En el relato que hace Mateo de la
tempestad calmada se destaca primero la dimensión cristológica y luego la
eclesiológica del milagro. Y dado que la narración viene después de dos avisos
enérgicos de Jesús sobre las condiciones que exige su seguimiento (8, 18-22), se puede decir que la
travesía por un mar tempestuoso es como una representación plástica del
seguimiento de Jesús en una Iglesia que no estará exenta de pruebas, crisis y
dificultades. El primer versículo lo sugiere: Jesús subió a una barca y sus discípulos lo siguieron.
Ante todo se pone de relieve el
poder salvador de Jesús sobre las fuerzas del mal que amenazan la vida. Cristo
aparece como el señor de la naturaleza, que es capaz de “serenar el rugido de
los mares y el estruendo de sus olas”, “amansar las olas embravecidas” y
“reducir el temporal a suave brisa”, poder propio del Dios Altísimo que domina
todo lo creado (Cf. Sal 65,8; 89,10;
107,29). El relato de Mateo tiene, por tanto, un carácter teofánico. Es una
revelación del misterio de Jesús, verdadero Hijo de Dios, que deja estupefactos
a quienes todavía no tienen fe.
Viene luego el significado
eclesiológico del acontecimiento. Los discípulos siguen a Jesús y suben con Él
a la barca. Desde la antigüedad cristiana hasta hoy se interpreta el símbolo de
la barca como la nave de la Iglesia. Aquí, Mateo subraya la idea de una nave
frágil, que es amenazada por la tempestad. La comunidad a la que Mateo dirige
su evangelio necesita una palabra de aliento porque padece la cruel persecución
del judaísmo farisaico.
Pero trascendiendo dicha
circunstancia histórica, aparece claro que seguir a Jesús en la barca de la
Iglesia conlleva aceptar de antemano que la travesía no va a ser fácil. El mar
y el agua simbolizan en la Biblia el poder del mal y las tinieblas. El mar que
surca la nave de Cristo no siempre es apacible, sino agitado también por
tempestades, crisis y dificultades, en las que se pone a prueba la fe de los
discípulos.
Jesús, sin embargo, duerme
tranquilo, superior a todo, por encima de las vicisitudes del tiempo y de la
historia. Los discípulos fijan sus ojos en Él en busca de auxilio. ¡Señor, sálvanos, que nos hundimos!

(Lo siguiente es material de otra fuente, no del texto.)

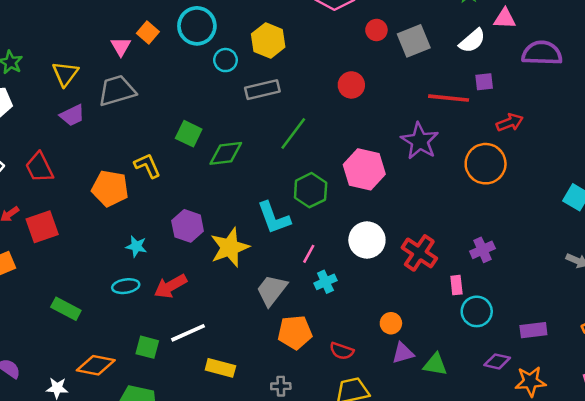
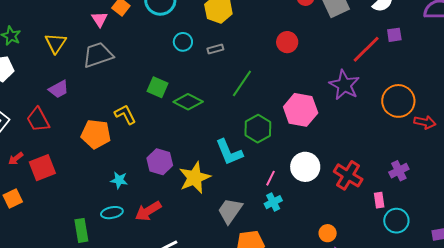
cyan circle: (226, 60) -> (183, 42), moved
gray rectangle: (262, 90) -> (215, 49), size x0.6
red line: (449, 98) -> (366, 49), turned -48
purple trapezoid: (72, 115) -> (59, 89), moved
red arrow: (510, 122) -> (425, 122), moved, turned 35
green diamond: (226, 153) -> (188, 102), turned 36
pink line: (309, 254) -> (271, 178), moved
green rectangle: (66, 309) -> (81, 230), moved, turned 55

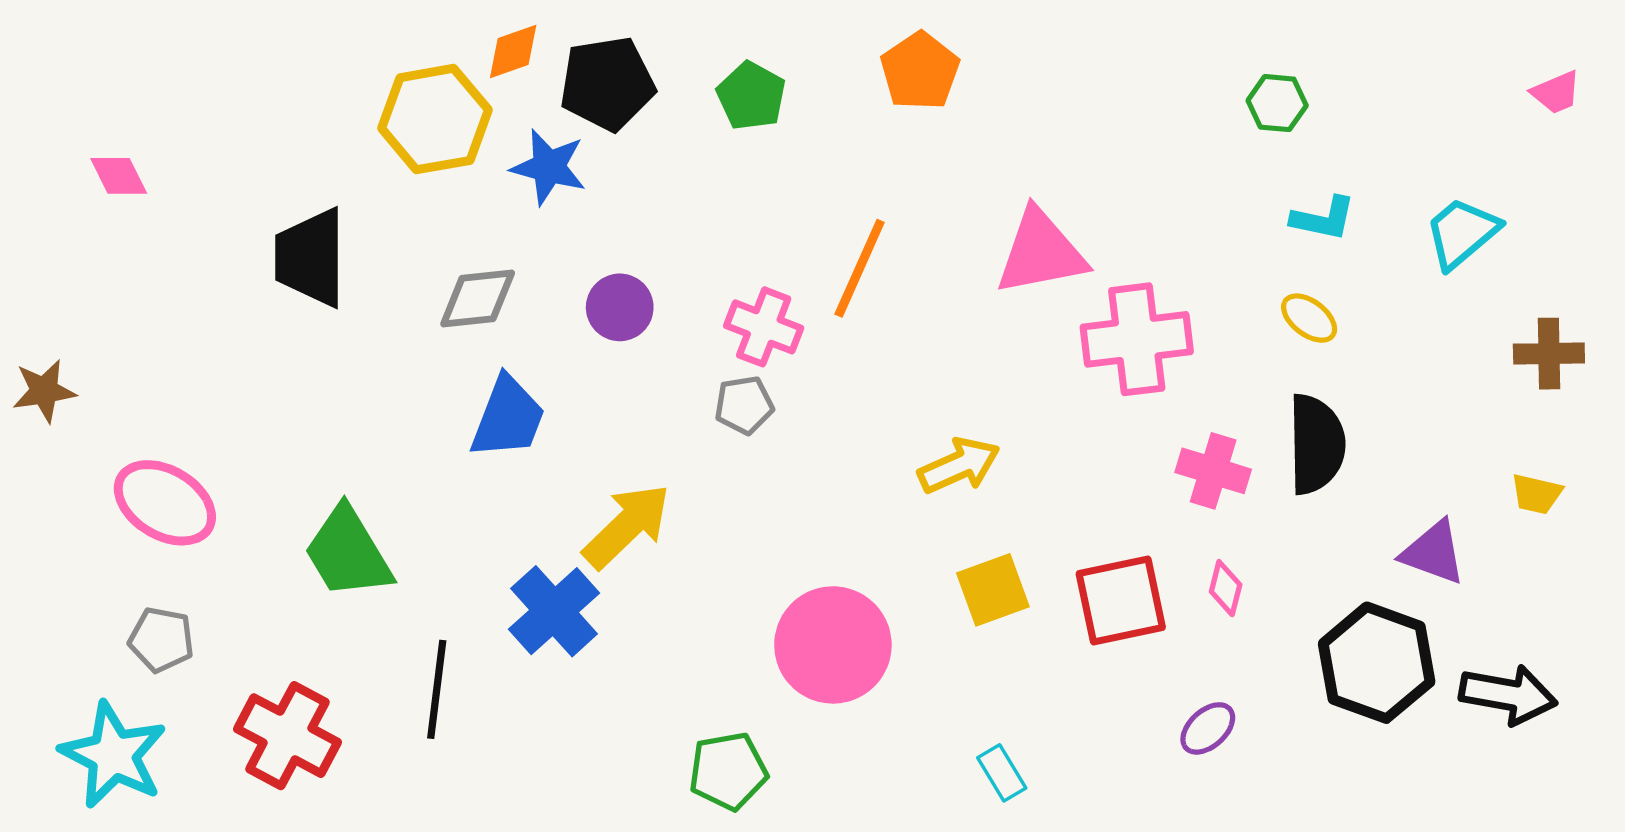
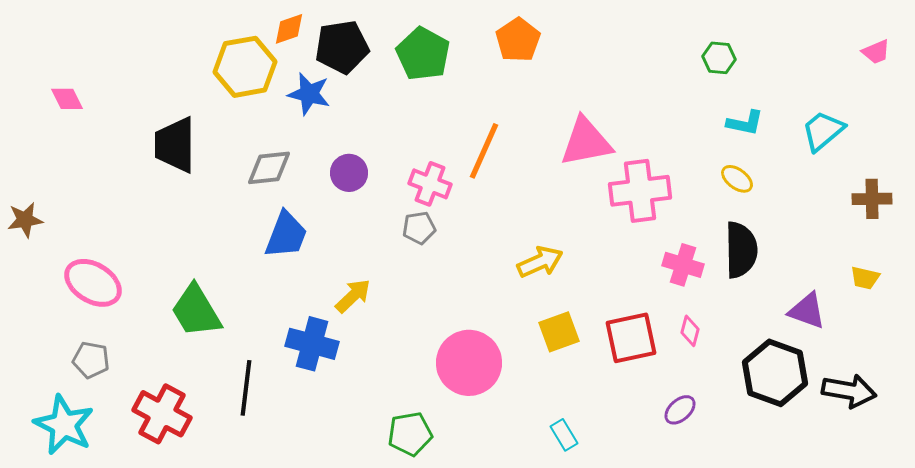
green pentagon: (751, 96) -> (423, 54), size x1.4
yellow arrow: (627, 526) -> (353, 296), size x0.7
blue cross: (554, 611) -> (312, 344), turned -33

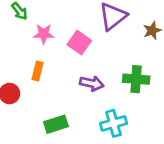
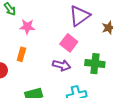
pink square: (79, 43) -> (69, 43), moved

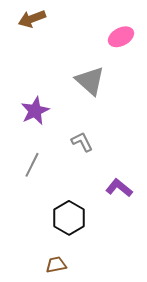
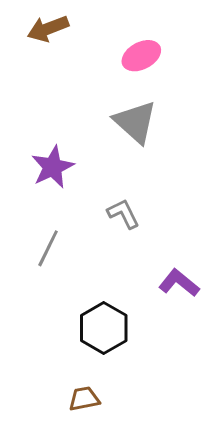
pink ellipse: (121, 37) -> (141, 56), moved

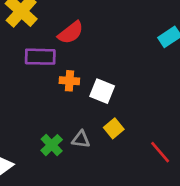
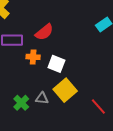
red semicircle: (71, 33) -> (44, 32), moved
yellow square: (114, 128) -> (65, 90), size x1.6

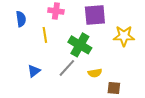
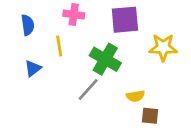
blue triangle: (34, 71) -> (33, 68), moved
yellow semicircle: (95, 73) -> (135, 96), moved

La barca agitada por las olas y
los discípulos atemorizados hacen ver que la Iglesia es una comunidad de
débiles y pecadores. Asistida de continuo por el Espíritu que no la abandona
nunca, sufre sin embargo la inseguridad propia de los humanos ante los peligros
de las persecuciones y también ante los cambios que le vienen impuestos o que juzga
necesario hacer.
En tales circunstancias, la
Iglesia se siente también llamada a examinarse y a reconocer sus deficiencias,
por las que el Señor le puede dirigir hoy el mismo reproche que hizo a sus
discípulos: ¿Por qué tienen miedo, hombres
de poca fe?
Las palabras de Jesús no causan
desaliento. Si la Iglesia las acoge, puede salir fortalecida de las pruebas. El
poder del Señor, actuante en ella, puede restablecer la paz. El Señor ordenó a los vientos y al mar y se
hizo una gran bonanza. Conviene advertir que la calma que aporta Jesús no
es sólo individual, como un consuelo privado, sino que es una experiencia de la
comunidad, que se ve fortalecida en su fe, esperanza y amor para cumplir sin
miedos la tarea evangélica.
El pasaje concluye de manera un
tanto abrupta por la aparición de unos hombres, que no son los discípulos, una
vez calmada la tempestad. Son personas que no saben quién es Jesús y se
preguntan sobre su origen. Los discípulos sí saben quién es y lo han invocado
como Señor. El evangelio no juzga a aquellos
ignorantes. Vienen a ser los que reciben la Palabra transmitida por la
comunidad y van de asombro en asombro, abriéndose al conocimiento del Señor.
Jesucristo
resucitado auxilia con su fuerza al que vacila en su fe. Las crisis y problemas
ponen a prueba la fe, pero son también oportunidades para reconocer la propia
necesidad de salvación y salir fortalecidos. El actuar con falta de visión y
sentir inseguridad y miedo es una experiencia propia del itinerario de la fe,
la viven las personas individuales y la Iglesia. Advertir la compañía del Señor
permite restablecer la paz –personal e institucional– con el predominio de la
recta razón que discierne y de la confianza que brota de la fe.